Through simulation tests, the high applicability and stability of the model under different situations are verified, so that the model can provide reliable prediction support for supply chain management, and the model can be ensured to show higher accuracy and stability under different supply chain situations, so that the reliable prediction support is provided for actual supply chain management.

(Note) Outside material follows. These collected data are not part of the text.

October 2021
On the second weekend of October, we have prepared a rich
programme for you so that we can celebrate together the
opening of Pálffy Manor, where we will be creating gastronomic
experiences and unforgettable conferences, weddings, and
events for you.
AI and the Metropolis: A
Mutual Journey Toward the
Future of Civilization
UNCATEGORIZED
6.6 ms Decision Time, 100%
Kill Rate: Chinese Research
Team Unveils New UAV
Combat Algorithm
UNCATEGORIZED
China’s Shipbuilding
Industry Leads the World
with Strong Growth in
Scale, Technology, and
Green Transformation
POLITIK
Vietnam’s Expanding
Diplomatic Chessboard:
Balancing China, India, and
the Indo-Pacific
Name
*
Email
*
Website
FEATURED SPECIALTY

Further, since the supply chain environment is dynamically changing, various conditions in the market demand, supply chain, and the like may change over time. Therefore, on the basis of the embodiment, the method further comprises the step of introducing a dynamic adjustment and optimization mechanism and continuously optimizing the feature selection and parameter setting of the model by utilizing an improved group strategy algorithm, so that the long-term accuracy and stability are maintained. The method comprises the following steps:
Firstly, real data and forecast data of a supply chain are collected in real time for comparison. During operation, the model continuously collects actual data (such as actual demand, actual stock level, etc.) in the supply chain, and compares the actual data with the predicted results of the model. Comprising the following steps:
(1) And acquiring real-time data, namely acquiring key data such as actual order quantity, inventory change, transportation delay and the like in real time through each node of a supply chain.

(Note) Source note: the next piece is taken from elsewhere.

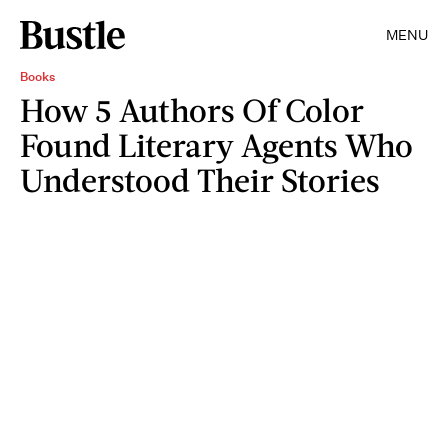
MENU
Books
How 5 Authors Of Color
Found Literary Agents Who
Understood Their Stories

(2) Calculating a predicted value for each time step t by using a deviation calculation formulaThe deviation Δy t from the actual value y t is as in equation (20):
Where y t is the actual value of time step t, Is the predicted value of time step t, Δy t is the predicted deviation of time step t.
And secondly, carrying out deviation analysis and generating optimization suggestions based on the comparison result. Deviation analysis and optimization suggestion generation are performed, and once deviations are identified, the next step is to analyze the sources of these deviations and generate corresponding optimization suggestions. Comprising the following steps:
(1) And (3) analyzing the deviation, namely analyzing the performance of the model under the specific supply chain situation according to the deviation size and the change trend. The emphasis on which features or parameters may lead to a deviation. For example, if the deviation is large when predicting the demand of a certain product, it may be because the model fails to sufficiently take into account seasonal fluctuations of the market.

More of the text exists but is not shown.